The physiological functions of the DCM/AF associated SNPs have not been confirmed, although some lie within or close to genes [23]. Of the three SNPs associated with DCM/AF in this current study only one, the intronic SNP on chromosome 21 lies within a gene, PDE3B [23]. PDE3B has been shown to have a role in cardiac function [57, 58]. Of particular interest is that there has been reported to be a difference in PDE3B mRNA expression between males and females [59]. If PDE3B is involved in DCM/AF in IWHs, the differential expression between males and females could explain the difference in the age of onset between the sexes. There were not enough unaffected individuals in the current study to test the SNP for DCM/AF-association in each sex separately. With the inclusion of additional affected and unaffected individuals PDE3B could be a promising candidate gene for identifying the function of one aspect of the genetic basis of DCM in IWHs. The two other DCM/AF associated SNPs are not within known genes [23]. These SNPs could lie within regulatory regions or be in linkage disequilibrium with regulatory regions or functional genetic variants [60, 61]. Further work is needed to establish the mode of action of these SNPs.

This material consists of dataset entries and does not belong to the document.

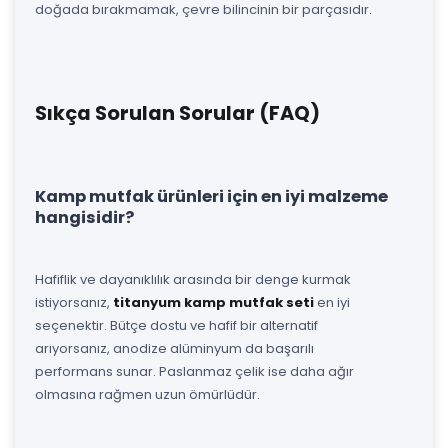
doğada bırakmamak, çevre bilincinin bir parçasıdır.
Sıkça Sorulan Sorular (FAQ)
Kamp mutfak ürünleri için en iyi malzeme
hangisidir?
Hafiflik ve dayanıklılık arasında bir denge kurmak
istiyorsanız,
titanyum kamp mutfak seti
en iyi
seçenektir. Bütçe dostu ve hafif bir alternatif
arıyorsanız, anodize alüminyum da başarılı
performans sunar. Paslanmaz çelik ise daha ağır
olmasına rağmen uzun ömürlüdür.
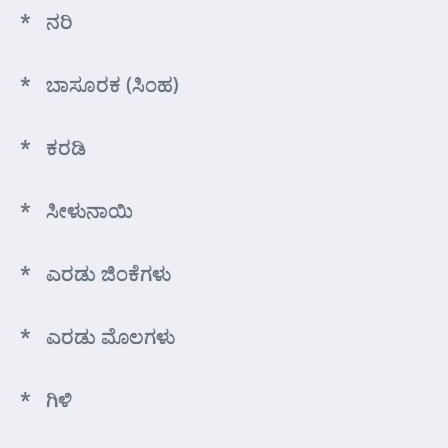
* ನರಿ
* ಬಾಸೂರಕ (ಸಿಂಹ)
* ಕರಡಿ
* ಸೀಳುನಾಯಿ
* ಎರಡು ಜಿಂಕೆಗಳು
* ಎರಡು ಮೊಲಗಳು
* ಗಿಳಿ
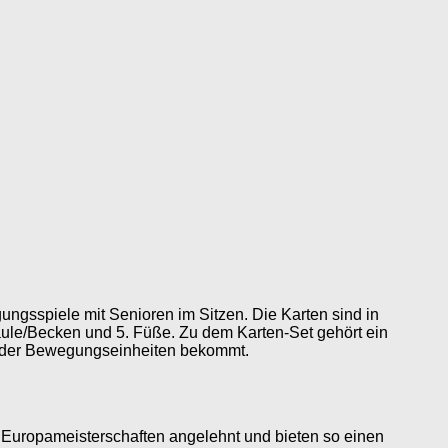
ngsspiele mit Senioren im Sitzen. Die Karten sind in
säule/Becken und 5. Füße. Zu dem Karten-Set gehört ein
f der Bewegungseinheiten bekommt.
 Europameisterschaften angelehnt und bieten so einen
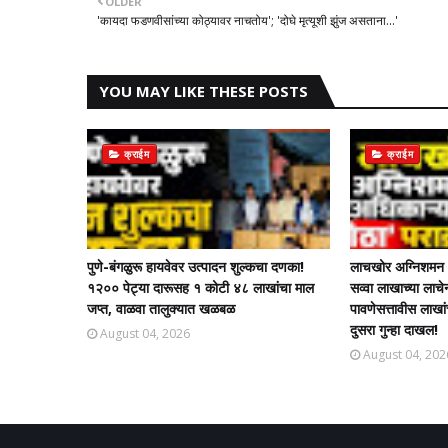
OLDER
'कायदा फडणवीसांच्या कोठ्यावर नाचतोय'; 'दोघे मृत्यूशी झुंज असताना...'
YOU MAY LIKE THESE POSTS
क्राईम
क्राईम
पुणे-बंगळुरू हायवेवर उत्पादन शुल्कचा दणका!
लाचखोर अग्निशमन अ
१२०० पेट्या दारूसह १ कोटी ४८ लाखांचा माल
सव्वा लाखाच्या ला
जप्त, वाळवा तालुक्यात खळबळ
पावणेसत्तावीस लाखा
दुसरा गुन्हा दाखल!​
August 04, 2026
August 04, 202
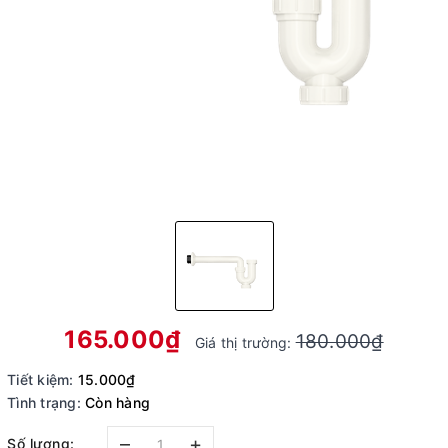
165.000₫
180.000₫
Giá thị trường:
Tiết kiệm:
15.000₫
Tình trạng:
Còn hàng
–
+
Số lượng:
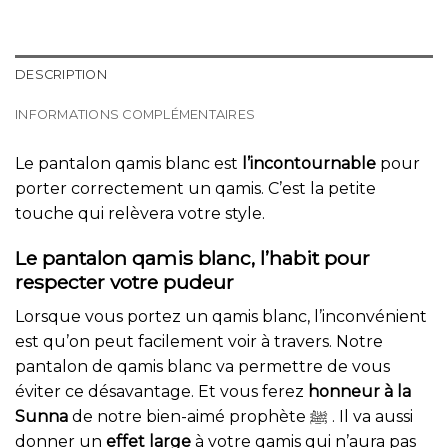
DESCRIPTION
INFORMATIONS COMPLÉMENTAIRES
Le pantalon qamis blanc est
l’incontournable
pour
porter correctement un qamis. C’est la petite
touche qui relèvera votre style.
Le pantalon qamis blanc, l’habit pour
respecter votre pudeur
Lorsque vous portez un qamis blanc, l’inconvénient
est qu’on peut facilement voir à travers. Notre
pantalon de qamis blanc va permettre de vous
éviter ce désavantage. Et vous ferez
honneur à la
Sunna
de notre bien-aimé prophète ﷺ . Il va aussi
donner un
effet large
à votre qamis qui n’aura pas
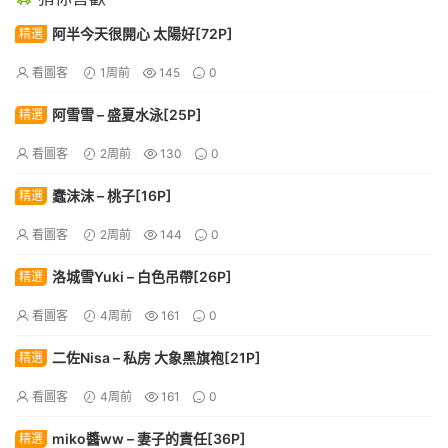
阿半今天很開心 太陽好[72P]
精選
看圖客
1周前
145
0
阿雪雪 – 盛夏水泳[25P]
精選
看圖客
2周前
130
0
蠢沫沫 – 桃子[16P]
精選
看圖客
2周前
144
0
洛城雪Yuki – 白色吊帶[26P]
精選
看圖客
4周前
161
0
二佐Nisa – 私房 大象黑旗袍[21P]
精選
看圖客
4周前
161
0
miko醬ww – 妻子的責任[36P]
精選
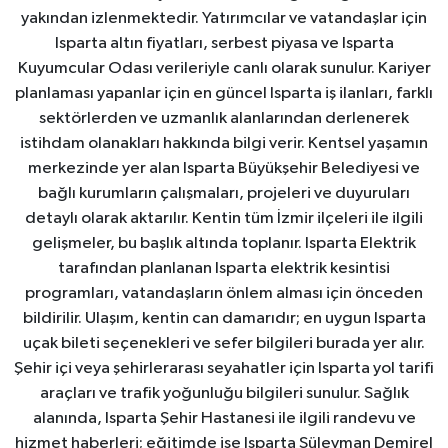
yakından izlenmektedir. Yatırımcılar ve vatandaşlar için
Isparta altın fiyatları, serbest piyasa ve Isparta
Kuyumcular Odası verileriyle canlı olarak sunulur. Kariyer
planlaması yapanlar için en güncel Isparta iş ilanları, farklı
sektörlerden ve uzmanlık alanlarından derlenerek
istihdam olanakları hakkında bilgi verir. Kentsel yaşamın
merkezinde yer alan Isparta Büyükşehir Belediyesi ve
bağlı kurumların çalışmaları, projeleri ve duyuruları
detaylı olarak aktarılır. Kentin tüm İzmir ilçeleri ile ilgili
gelişmeler, bu başlık altında toplanır. Isparta Elektrik
tarafından planlanan Isparta elektrik kesintisi
programları, vatandaşların önlem alması için önceden
bildirilir. Ulaşım, kentin can damarıdır; en uygun Isparta
uçak bileti seçenekleri ve sefer bilgileri burada yer alır.
Şehir içi veya şehirlerarası seyahatler için Isparta yol tarifi
araçları ve trafik yoğunluğu bilgileri sunulur. Sağlık
alanında, Isparta Şehir Hastanesi ile ilgili randevu ve
hizmet haberleri; eğitimde ise Isparta Süleyman Demirel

There are likely to be additional unidentified genetic susceptibility loci in IWH DCM/AF as there were affected individuals with genotypes which appeared to confer a lower risk of disease (Table 12). In addition, there may be unidentified protective loci because there were unaffected individuals with genotypes conferring a higher risk of disease, although these individuals could develop disease later in life as the age restrictions for inclusion in the unaffected group were not very stringent. Further work with a larger number of individuals is required to verify the current genetic associations and identify additional loci associated with IWH DCM as in this study 72 cases and 23 controls were used across a longitudinal study, but with a limited number of tested markers and potential confounding effects such as cryptic relatedness, further studies could provide further insights. In addition, it was interesting to note that our marker allele differed for many markers to that shown in a previous study [23]; further examination of these affected areas could elucidate the differences observed.

5. Conclusions

In conclusion, AF is related to DCM in the animals within this study and this novel information enabled individuals with both DCM and AF to be included in the affected group for genetic association testing. In addition, male and female IWHs were confirmed to have different ages of disease onset which allowed more accurate allocation of individuals into the unaffected group. This study also confirms our previous work indicating that multiple loci analysis better predicts the incidence of DCM than single loci alone; however, a larger number of affected and unaffected individuals are required to confirm the associations.

Competing Interests

The authors declare that there is no conflict of interests regarding the publication of this paper.

Acknowledgments

The authors are grateful to Jennifer Edwards (University of Nottingham) for assistance with swab collection and clinicians Dr. Angela Bodey from Abbey House Veterinary Hospital, Jan Cormie from Cormie Referrals, and Sheena Milne from North Downs Veterinary Group for useful discussions. They would like to thank the owners of the Irish Wolfhounds and the Irish Wolfhound Health Group who enabled them to take swabs and completed health data. The authors gratefully acknowledge generous funding from the BBSRC University of Nottingham Doctoral Training Programme BB/J014508/1 and the School of Veterinary Medicine and Science, University of Nottingham, awarded to Nigel P. Mongan, Malcolm Cobb, and Catrin S. Rutland.